Natural Language Processing (NLP) is a field of study that focuses on the interaction between human language and computers. It involves developing algorithms and models that can understand, interpret, and generate natural language, which is often ambiguous and context-dependent.
NLTK
NLTK (Natural Language Toolkit) is a popular Python library for NLP that provides tools and resources for tasks such as tokenization, stemming, lemmatization, part-of-speech tagging, and named entity recognition. It also includes a wide range of corpora and datasets for training and evaluation of NLP models. NLTK can be used for both research and production-level applications.
Neural Networks
Neural Networks are a type of machine learning model that are loosely inspired by the structure and function of the human brain. They consist of interconnected layers of nodes (neurons) that learn to perform complex tasks through a process of training on labeled data. Neural Networks have been successfully applied to many NLP tasks such as language modeling, machine translation, sentiment analysis, and text classification.
In summary of above 3 topics, NLP is a field of study that deals with the interaction between human language and computers. NLTK is a Python library that provides tools and resources for NLP tasks, and Neural Networks are a type of machine learning model that can be used to solve NLP problems.
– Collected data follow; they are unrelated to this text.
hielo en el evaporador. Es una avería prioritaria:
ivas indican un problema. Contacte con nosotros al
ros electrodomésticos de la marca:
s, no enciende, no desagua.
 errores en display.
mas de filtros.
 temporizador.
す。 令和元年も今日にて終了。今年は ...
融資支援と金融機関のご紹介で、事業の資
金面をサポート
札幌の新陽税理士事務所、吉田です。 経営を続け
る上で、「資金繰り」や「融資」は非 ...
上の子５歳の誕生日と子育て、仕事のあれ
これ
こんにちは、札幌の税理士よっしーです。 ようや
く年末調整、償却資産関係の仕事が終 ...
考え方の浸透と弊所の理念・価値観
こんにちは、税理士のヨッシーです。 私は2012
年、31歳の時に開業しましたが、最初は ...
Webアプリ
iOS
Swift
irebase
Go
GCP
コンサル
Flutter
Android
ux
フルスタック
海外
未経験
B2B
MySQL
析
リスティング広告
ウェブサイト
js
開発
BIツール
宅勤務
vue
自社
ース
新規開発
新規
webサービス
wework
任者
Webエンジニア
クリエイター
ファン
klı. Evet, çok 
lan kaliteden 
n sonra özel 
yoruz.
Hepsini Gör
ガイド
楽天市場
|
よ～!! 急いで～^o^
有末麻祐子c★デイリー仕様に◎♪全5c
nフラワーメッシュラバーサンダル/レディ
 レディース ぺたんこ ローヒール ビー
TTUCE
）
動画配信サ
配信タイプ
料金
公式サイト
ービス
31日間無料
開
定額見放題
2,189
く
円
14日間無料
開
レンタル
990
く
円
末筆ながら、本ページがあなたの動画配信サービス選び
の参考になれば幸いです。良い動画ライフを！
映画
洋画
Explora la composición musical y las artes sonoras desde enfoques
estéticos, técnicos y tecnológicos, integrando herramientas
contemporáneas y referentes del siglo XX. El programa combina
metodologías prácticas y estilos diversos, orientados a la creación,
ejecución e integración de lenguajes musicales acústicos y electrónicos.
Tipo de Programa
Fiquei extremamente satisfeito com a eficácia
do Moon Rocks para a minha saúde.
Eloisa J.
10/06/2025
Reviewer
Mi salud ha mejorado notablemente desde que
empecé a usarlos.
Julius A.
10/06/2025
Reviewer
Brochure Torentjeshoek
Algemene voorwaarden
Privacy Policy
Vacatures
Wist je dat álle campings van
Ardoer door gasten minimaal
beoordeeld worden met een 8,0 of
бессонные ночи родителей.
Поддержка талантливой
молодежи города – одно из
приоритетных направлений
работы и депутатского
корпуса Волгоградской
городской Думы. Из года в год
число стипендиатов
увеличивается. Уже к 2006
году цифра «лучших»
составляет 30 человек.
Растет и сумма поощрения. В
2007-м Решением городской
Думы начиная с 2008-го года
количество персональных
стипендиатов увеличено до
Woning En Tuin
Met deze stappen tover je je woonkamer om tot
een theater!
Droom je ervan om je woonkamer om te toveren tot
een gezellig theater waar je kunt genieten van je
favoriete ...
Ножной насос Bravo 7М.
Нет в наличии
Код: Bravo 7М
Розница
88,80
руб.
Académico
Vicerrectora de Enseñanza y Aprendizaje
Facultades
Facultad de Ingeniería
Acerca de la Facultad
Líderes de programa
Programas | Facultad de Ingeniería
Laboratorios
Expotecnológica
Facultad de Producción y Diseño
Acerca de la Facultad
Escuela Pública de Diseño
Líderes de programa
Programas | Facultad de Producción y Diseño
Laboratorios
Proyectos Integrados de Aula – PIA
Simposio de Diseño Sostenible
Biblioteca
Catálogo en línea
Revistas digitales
Text Pre-processing and its order
The correct order of text pre-processing steps may vary depending on the specific task and the requirements of the machine learning model. However, here is a general order of text pre-processing steps that is commonly followed:
- Lowercasing: Convert all the text to lowercase, as it can help with normalization and prevent duplication of words.
- Tokenization: Split the text into individual words or tokens, so that the model can process each word individually.
- Stop words removal: Remove common words that are unlikely to have any significance in the context of the task. Examples include words like “the”, “and”, “a”, etc.
- Stemming/Lemmatization: Reduce words to their root form, so that similar words are treated the same way. Stemming reduces words to a common stem or base form, whereas lemmatization reduces words to their base form using a vocabulary and morphological analysis of the word.
- Spell Checking and Correction: Correct common spelling mistakes to ensure the accuracy of the model.
- Feature Engineering: Convert the pre-processed text into numerical features that the machine learning model can understand. This may involve techniques such as bag of words, n-grams, and TF-IDF.
- Encoding: Encode the text features into a format that the machine learning model can handle, such as one-hot encoding or word embeddings.
It’s worth noting that not all of these pre-processing steps may be necessary or relevant for every task. Additionally, some steps may be combined or reordered depending on the specific requirements of the task or model.